Marugame, in Kagawa Prefecture 香川県 on Shikoku, is best known for its coastal setting on the Seto Inland Sea, its historic castle, and its reputation for producing Marugame uchiwa fans, a centuries-old craft still practiced today. Marugame Udon, a chain of restaurants found in the US, mostly in California, serves Sanuki-style udon 讃岐うどん which is firm and chewy. Kagawa Prefecture is formerly called Sanuki Province.
Enjoy some music while browsing.
The Marugame Genichiro-Inokuma Museum of Contemporary Art 猪熊弦一郎現代美術館 (MIMOCA) sits diagonally across from the city’s main train station, and it’s impossible to miss—its striking design stands out sharply from the surrounding buildings the moment you step outside.

The museum opened in 1991, built to honor Genichiro Inokuma (1902–1993), a Marugame-born painter who studied in Tokyo and Paris and became one of Japan’s leading modern artists.
At the entrance of the museum, visitors will find Genichiro Inokuma’s huge mural and a space with some of the artist’s objects. The building’s facade acts as a natural extention of the adjacent station-front square.
The front of the building facing the station plaza is conceived as a monumental gate. Set deep within this frame, a broad wall of white marble evokes the backdrop of a stage or the screen of a cinema. Displayed here are Inokuma’s works that include sculpture from a series called “Songs of the Shell” and incised reproductions of his line drawings.
The building was designed by architect Yoshio Taniguchi, who later gained global recognition in 2004 for his redesign of New York’s Museum of Modern Art (MOMA).
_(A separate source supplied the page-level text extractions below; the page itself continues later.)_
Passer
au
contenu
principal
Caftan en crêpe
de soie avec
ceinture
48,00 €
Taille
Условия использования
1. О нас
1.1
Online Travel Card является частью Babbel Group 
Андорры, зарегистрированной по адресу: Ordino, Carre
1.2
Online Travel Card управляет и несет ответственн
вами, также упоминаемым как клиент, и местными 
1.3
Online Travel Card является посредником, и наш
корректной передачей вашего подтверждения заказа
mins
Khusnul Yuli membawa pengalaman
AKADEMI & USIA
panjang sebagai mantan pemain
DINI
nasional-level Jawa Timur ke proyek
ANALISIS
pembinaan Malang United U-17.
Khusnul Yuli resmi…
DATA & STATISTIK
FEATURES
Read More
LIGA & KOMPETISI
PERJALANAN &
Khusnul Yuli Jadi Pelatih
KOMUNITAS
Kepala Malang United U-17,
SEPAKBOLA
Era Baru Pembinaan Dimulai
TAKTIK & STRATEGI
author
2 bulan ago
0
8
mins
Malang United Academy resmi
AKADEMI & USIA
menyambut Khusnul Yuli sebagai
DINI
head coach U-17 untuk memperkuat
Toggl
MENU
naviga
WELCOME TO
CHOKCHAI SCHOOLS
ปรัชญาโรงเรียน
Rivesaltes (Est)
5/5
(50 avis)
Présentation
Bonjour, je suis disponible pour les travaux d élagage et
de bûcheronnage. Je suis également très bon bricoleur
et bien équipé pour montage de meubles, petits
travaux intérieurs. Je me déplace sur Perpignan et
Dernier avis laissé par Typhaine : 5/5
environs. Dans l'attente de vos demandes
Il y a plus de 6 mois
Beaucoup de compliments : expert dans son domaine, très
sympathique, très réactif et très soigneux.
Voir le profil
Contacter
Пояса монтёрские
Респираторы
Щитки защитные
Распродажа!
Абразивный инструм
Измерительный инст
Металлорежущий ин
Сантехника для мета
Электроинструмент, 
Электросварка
MIMOCA exemplifies Taniguchi’s restrained style: a low, rectilinear structure that emphasizes proportion, light, and flow.

The exterior is clad in imported black Burlington slate from the United Kingdom, paired with extruded aluminum siding, giving the building a composed and understated presence.
On the sunny day of our visit, the pale veins in the slate seemed to mimic reflections and flares of sunlight glancing off its surface.
Sculpture is integrated into the museum’s grounds and forecourt, reflecting the founders’ intention that MIMOCA be part of the daily life in Marugame.


We walked up a spacious set of external but covered stairs to reach an entrance to the upper floors of the museum and
public ancillary spaces.
Unfortunately, the museum was closed on the day we were there. The museum has a shop, a cafe, a library and an auditorium.


Although the museum is closed, we enjoyed the remarkable external spaces. The architect has managed to avoid sterility and create spaces that feel warmly inviting.
On the third floor, we came upon the Cascade Plaza—a spacious, open area featuring minimalist landscaping and a serene wall of gently cascading water.

The design avoids monumentality, instead inviting visitors into a setting where art can be approached at a human scale.
We hope to return and properly see the interior of the museum and its holdings.